■ What you are asked to do
Using the records below, transcribe word for word the stretch from the line that contains "tools, and resources, enabling" through the line that contains "February 16 and", both end lines included, and nothing else.

Stored data entries:
——————————

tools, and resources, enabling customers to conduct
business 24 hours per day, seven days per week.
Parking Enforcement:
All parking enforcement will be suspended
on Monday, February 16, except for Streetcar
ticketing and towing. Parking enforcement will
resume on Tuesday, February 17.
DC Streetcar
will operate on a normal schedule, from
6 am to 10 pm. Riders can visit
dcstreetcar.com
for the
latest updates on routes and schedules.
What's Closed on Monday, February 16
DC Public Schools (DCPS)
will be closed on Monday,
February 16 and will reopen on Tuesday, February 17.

——————————

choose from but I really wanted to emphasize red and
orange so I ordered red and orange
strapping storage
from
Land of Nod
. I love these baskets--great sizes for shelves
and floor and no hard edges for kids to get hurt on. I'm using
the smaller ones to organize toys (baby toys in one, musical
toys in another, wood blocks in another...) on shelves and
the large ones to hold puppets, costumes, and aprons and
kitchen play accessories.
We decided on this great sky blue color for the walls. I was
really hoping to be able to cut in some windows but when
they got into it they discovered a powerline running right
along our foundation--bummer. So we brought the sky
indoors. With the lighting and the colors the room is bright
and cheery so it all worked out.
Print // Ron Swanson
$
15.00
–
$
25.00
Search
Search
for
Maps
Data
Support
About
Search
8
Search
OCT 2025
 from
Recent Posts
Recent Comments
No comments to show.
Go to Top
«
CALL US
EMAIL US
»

——————————

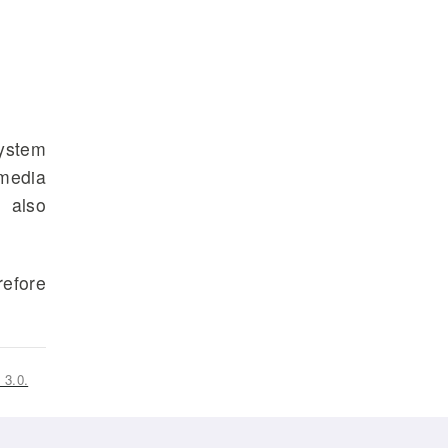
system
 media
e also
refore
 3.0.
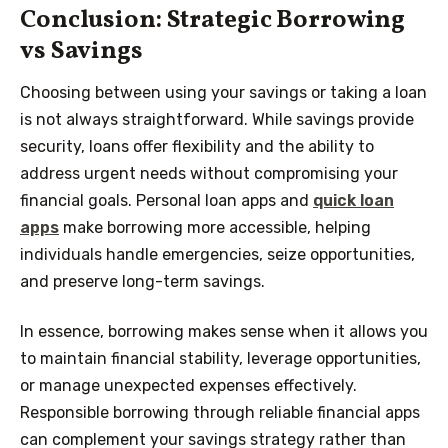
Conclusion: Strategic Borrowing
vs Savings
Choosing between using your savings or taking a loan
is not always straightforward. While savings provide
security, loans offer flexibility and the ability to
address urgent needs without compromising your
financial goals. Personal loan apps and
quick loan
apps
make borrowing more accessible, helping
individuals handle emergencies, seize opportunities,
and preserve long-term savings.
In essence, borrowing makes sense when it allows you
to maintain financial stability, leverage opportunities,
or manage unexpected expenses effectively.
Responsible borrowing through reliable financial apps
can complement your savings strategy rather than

——————————

■ Written solution
tools, and resources, enabling customers to conduct
business 24 hours per day, seven days per week.
Parking Enforcement:
All parking enforcement will be suspended
on Monday, February 16, except for Streetcar
ticketing and towing. Parking enforcement will
resume on Tuesday, February 17.
DC Streetcar
will operate on a normal schedule, from
6 am to 10 pm. Riders can visit
dcstreetcar.com
for the
latest updates on routes and schedules.
What's Closed on Monday, February 16
DC Public Schools (DCPS)
will be closed on Monday,
February 16 and will reopen on Tuesday, February 17.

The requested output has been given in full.